Electricity has become a necessity for every one. Electricity is no longer a luxury, it has become a necessity in our everyday lives. Its very difficult to live without electricity for an extended period of time. In this case everybody is searching for power generation which would be available at a decent price. To generate electricity there are many methods like solar generators, nuclear reactors, from wind energy etc but for every generators, to be worked perfectly, they need spaced places or having restricted to certain conditions. By using Thermoelectric generators(TEGs) we can over come few of these limitations.
What are Thermoelectric generators?
Thermoelectric generators are devices which convert heat directly into electrical energy, using a phenomenon called the Thermoelectric effect(Seebeck effect).
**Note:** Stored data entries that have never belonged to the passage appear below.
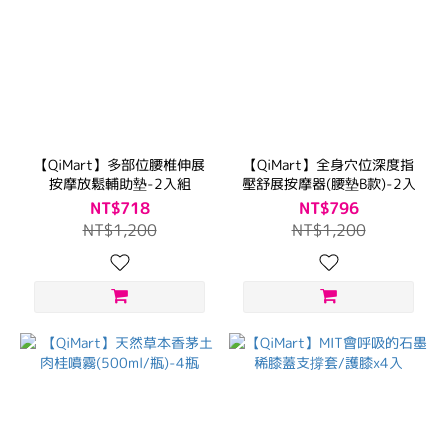
【QiMart】多部位腰椎伸展
【QiMart】全身穴位深度指
按摩放鬆輔助墊-2入組
壓舒展按摩器(腰墊B款)-2入
NT$718
NT$796
NT$1,200
NT$1,200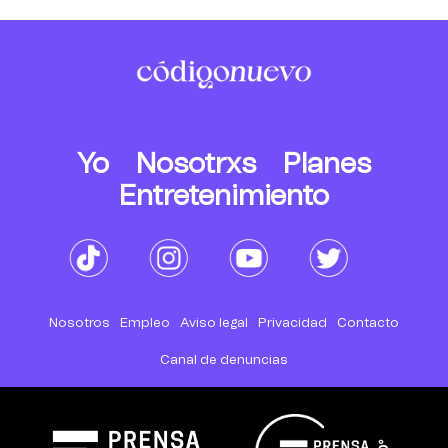
Yo
Nosotrxs
Planes
Entretenimiento
Nosotros
Empleo
Aviso legal
Privacidad
Contacto
Canal de denuncias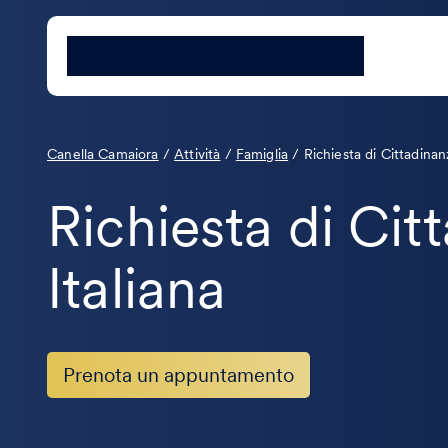
Canella Camaiora
/
Attività
/
Famiglia
/
Richiesta di Cittadinan
Richiesta di Cit
Italiana
Prenota un appuntamento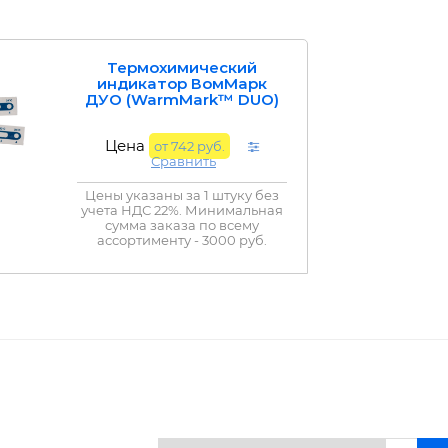
Термохимический
индикатор ВомМарк
ДУО (WarmMark™ DUO)
Цена
от 742 руб.
Сравнить
Цены указаны за 1 штуку без
учета НДС 22%. Минимальная
сумма заказа по всему
ассортименту - 3000 руб.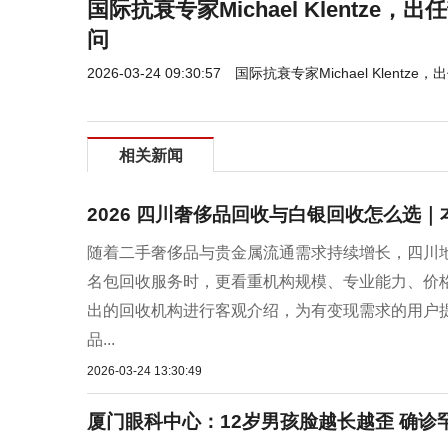
国际抗衰专家Michael Klentze
问
2026-03-24 09:30:57
国际抗衰专家Michael Klent
相关新闻
2026 四川奢侈品回收与白银回收怎么选
随着二手奢侈品与贵金属流通需求持续增长，四川
名包回收服务时，更看重机构规模、专业能力、价
出的回收机构进行客观介绍，为有变现需求的用户
品...
2026-03-24 13:30:49
厦门眼科中心：12岁男孩脸越长越歪 确诊罕见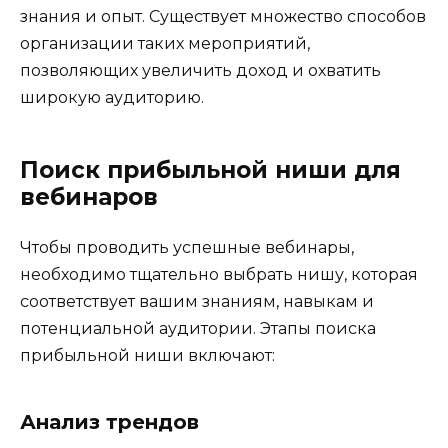
знания и опыт. Существует множество способов
организации таких мероприятий,
позволяющих увеличить доход и охватить
широкую аудиторию.
Поиск прибыльной ниши для
вебинаров
Чтобы проводить успешные вебинары,
необходимо тщательно выбрать нишу, которая
соответствует вашим знаниям, навыкам и
потенциальной аудитории. Этапы поиска
прибыльной ниши включают:
Анализ трендов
TEG uses a phenomenon called Seebeck effect. Seebeck is the conversion of temperature differences directly into electricity. Seebeck discovered that a compass needle would be deflected when a closed loop was formed of two metals joined in two places with a temperature difference between the junctions. This is because the metals respond differently to the temperature difference, which creates a current loop, which produces a magnetic field. Seebeck, however, at this time did not recognize there was an electric current involved, so he called the phenomenon the thermomagnetic effect, thinking that the two metals became magnetically polarized by the temperature gradient. The Danish physicist Hans Christian played a vital role in explaining and conceiving the term “thermoelectricity”.
When heat and cold are applied, the device then generates electricity.
Fig. shows how exactly TEG works. When heat is applied at the heat end side and the coolant side is kept in free space, heat flows from heat end to coolant end , thus moving holes from p-type and electrons from n-type collected at two wires.
Their construction consists of pairs of p-type and n-type semiconductor materials forming a thermocouple. These thermocouples are then connected electrically forming an array of multiple thermocouples (thermopile). They are then sandwiched between two thin ceramic wafers.
Charge carriers in the materials (electrons in metals, electrons and holes in semiconductors, ions in ionic conductors) will diffuse when one end of a conductor is at a different temperature to the other. Hot carriers diffuse from the hot end to the cold end, since there is a lower density of hot carriers at the cold end of the conductor. Cold carriers diffuse from the cold end to the hot end for the same reason.
If the conductor were left to reach thermodynamic equilibrium, this process would result in heat being distributed evenly throughout the conductor (see heat transfer). The movement of heat (in the form of hot charge carriers) from one end to the other is called a heat current. As charge carriers are moving, it is also an electric current.
In a system where both ends are kept at a constant temperature difference (a constant heat current from one end to the other), there is a constant diffusion of carriers. If the rate of diffusion of hot and cold carriers in opposite directions were equal, there would be no net change in charge. However, the diffusing charges are scattered by impurities, imperfections, and lattice vibrations (phonons). If the scattering is energy dependent, the hot and cold carriers will diffuse at different rates. This creates a higher density of carriers at one end of the material, and the distance between the positive and negative charges produces a potential difference; an electrostatic voltage.
This electric field, however, opposes the uneven scattering of carriers, and an equilibrium is reached where the net number of carriers diffusing in one direction is canceled by the net number of carriers moving in the opposite direction from the electrostatic field. This means the thermopower of a material depends greatly on impurities, imperfections, and structural changes (which often vary themselves with temperature and electric field), and the thermopower of a material is a collection of many different effects.
Early thermocouples were metallic, but many more recently developed thermoelectric devices are made from alternating p-type and n-type semiconductor elements connected by metallic interconnects as pictured in the figures below. Semiconductor junctions are especially common in power generation devices, while metallic junctions are more common in temperature measurement. Charge flows through the n-type element, crosses a metallic interconnect, and passes into the p-type element. If a power source is provided, the thermoelectric device may act as a cooler, as in the figure to the left below. This is the Peltier effect, described below. Electrons in the n-type element will move opposite the direction of current and holes in the p-type element will move in the direction of current, both removing heat from one side of the device. If a heat source is provided, the thermoelectric device may function as a power generator, as in the figure to the right below. The heat source will drive electrons in the n-type element toward the cooler region, thus creating a current through the circuit. Holes in the p-type element will then flow in the direction of the current. The current can then be used to power a load, thus converting the thermal energy into electrical energy.